I'm trying to get a piece of html, something like:
我正在尝试获取一段HTML,例如:
<tr class="myclass-1234" rel="5678">
<td class="lst top">foo 1</td>
<td class="lst top">foo 2</td>
<td class="lst top">foo-5678</td>
<td class="lst top nw" style="text-align:right;">
<span class="nw">1.00</span> foo
</td>
<td class="top">01.05.2015</td>
</tr>
I'm completely new to JSOUP, and first what came to mind is to get it by the class name but, the thing is that number 1234 is dynamically generated. Is there a way to get it by part of the class name or there is better approach?
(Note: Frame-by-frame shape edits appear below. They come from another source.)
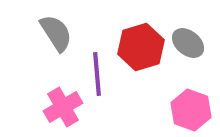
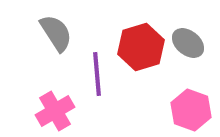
pink cross: moved 8 px left, 4 px down
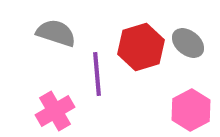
gray semicircle: rotated 39 degrees counterclockwise
pink hexagon: rotated 12 degrees clockwise
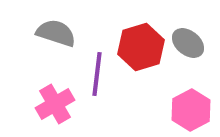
purple line: rotated 12 degrees clockwise
pink cross: moved 7 px up
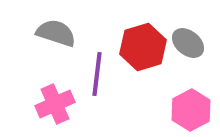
red hexagon: moved 2 px right
pink cross: rotated 6 degrees clockwise
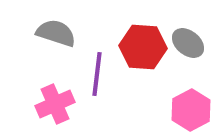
red hexagon: rotated 21 degrees clockwise
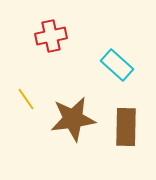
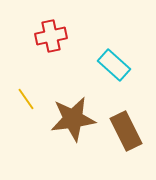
cyan rectangle: moved 3 px left
brown rectangle: moved 4 px down; rotated 27 degrees counterclockwise
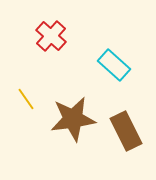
red cross: rotated 36 degrees counterclockwise
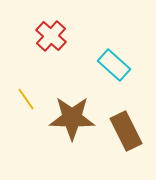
brown star: moved 1 px left, 1 px up; rotated 9 degrees clockwise
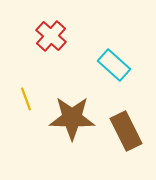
yellow line: rotated 15 degrees clockwise
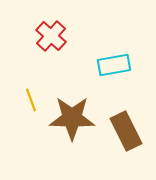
cyan rectangle: rotated 52 degrees counterclockwise
yellow line: moved 5 px right, 1 px down
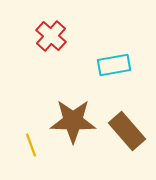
yellow line: moved 45 px down
brown star: moved 1 px right, 3 px down
brown rectangle: moved 1 px right; rotated 15 degrees counterclockwise
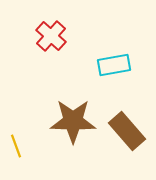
yellow line: moved 15 px left, 1 px down
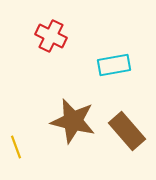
red cross: rotated 16 degrees counterclockwise
brown star: rotated 12 degrees clockwise
yellow line: moved 1 px down
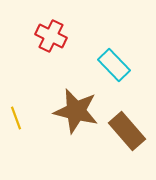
cyan rectangle: rotated 56 degrees clockwise
brown star: moved 3 px right, 10 px up
yellow line: moved 29 px up
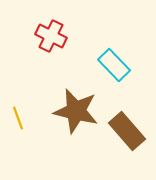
yellow line: moved 2 px right
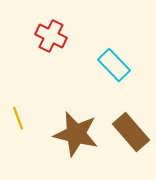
brown star: moved 23 px down
brown rectangle: moved 4 px right, 1 px down
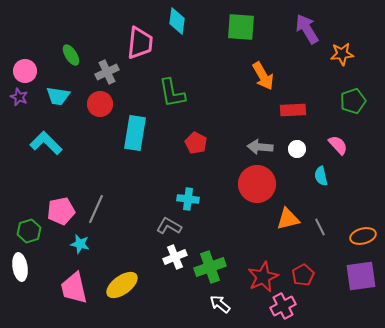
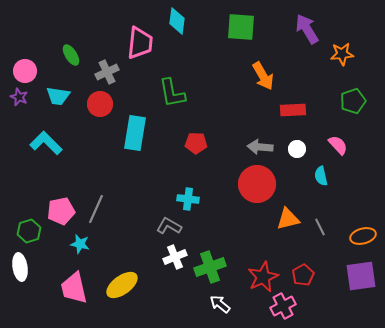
red pentagon at (196, 143): rotated 25 degrees counterclockwise
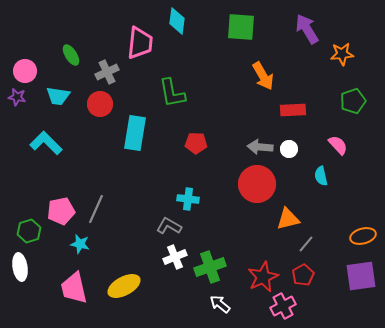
purple star at (19, 97): moved 2 px left; rotated 12 degrees counterclockwise
white circle at (297, 149): moved 8 px left
gray line at (320, 227): moved 14 px left, 17 px down; rotated 66 degrees clockwise
yellow ellipse at (122, 285): moved 2 px right, 1 px down; rotated 8 degrees clockwise
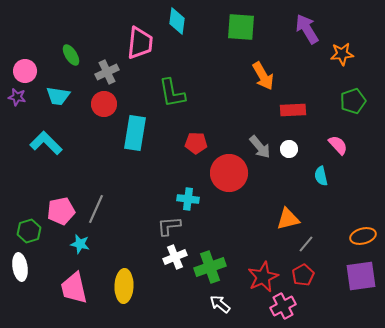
red circle at (100, 104): moved 4 px right
gray arrow at (260, 147): rotated 135 degrees counterclockwise
red circle at (257, 184): moved 28 px left, 11 px up
gray L-shape at (169, 226): rotated 35 degrees counterclockwise
yellow ellipse at (124, 286): rotated 60 degrees counterclockwise
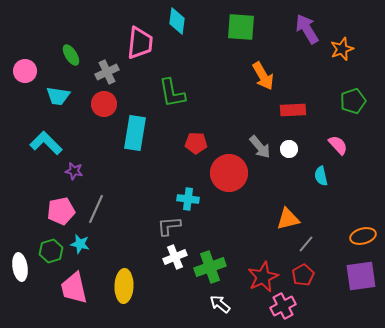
orange star at (342, 54): moved 5 px up; rotated 15 degrees counterclockwise
purple star at (17, 97): moved 57 px right, 74 px down
green hexagon at (29, 231): moved 22 px right, 20 px down
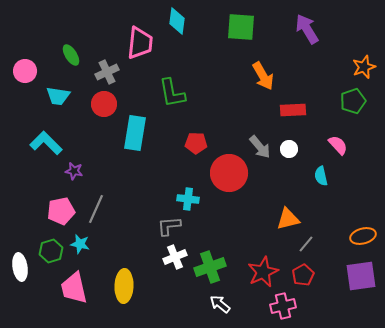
orange star at (342, 49): moved 22 px right, 18 px down
red star at (263, 277): moved 5 px up
pink cross at (283, 306): rotated 15 degrees clockwise
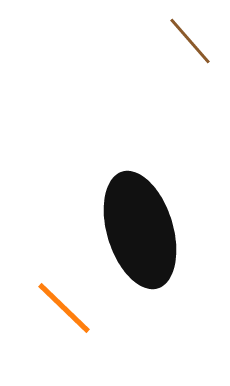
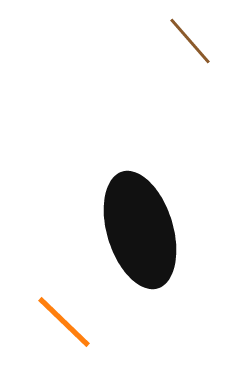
orange line: moved 14 px down
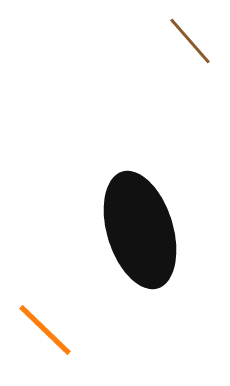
orange line: moved 19 px left, 8 px down
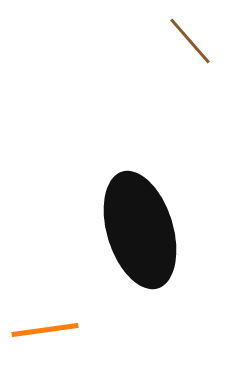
orange line: rotated 52 degrees counterclockwise
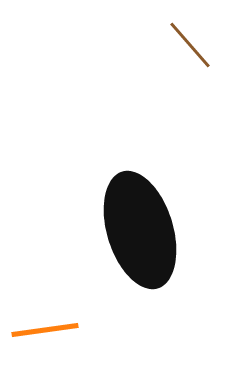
brown line: moved 4 px down
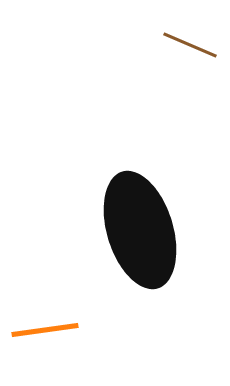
brown line: rotated 26 degrees counterclockwise
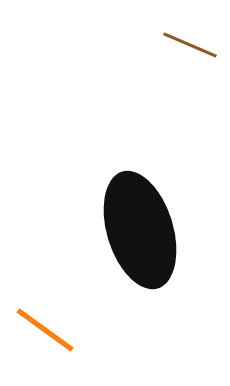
orange line: rotated 44 degrees clockwise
我是JSOUP的新手,首先想到的是通过类名来获取它,但事实是数字1234是动态生成的。有没有办法通过类名的一部分来获得它还是有更好的方法?
2 个解决方案
#1
Assuming a simple html containing two tr, but only one tr has the class you mentioned, this code shows how to get the tr using CSS selector:
假设一个简单的html包含两个tr,但只有一个tr有你提到的类,这段代码展示了如何使用CSS选择器获取tr:
CSS selector tr[class^=myclass]
explained:
CSS选择器tr [class ^ = myclass]解释说:
Select all elements of type "tr" with a class
attribute that starts (^) with myclass
:
选择类型为“tr”的所有元素,其类属性以myclass开头(^):
import org.jsoup.Jsoup;
import org.jsoup.nodes.Document;
import org.jsoup.select.Elements;
public class Example {
public static void main(String[] args) {
String html = "<html><body><table><tr class=\"myclass-1234\" rel=\"5678\">"
+ "<td class=\"lst top\">foo 1</td>"
+ "<td class=\"lst top\">foo 2</td>"
+ "<td class=\"lst top\">foo-5678</td>"
+ "<td class=\"lst top nw\" style=\"text-align:right;\">"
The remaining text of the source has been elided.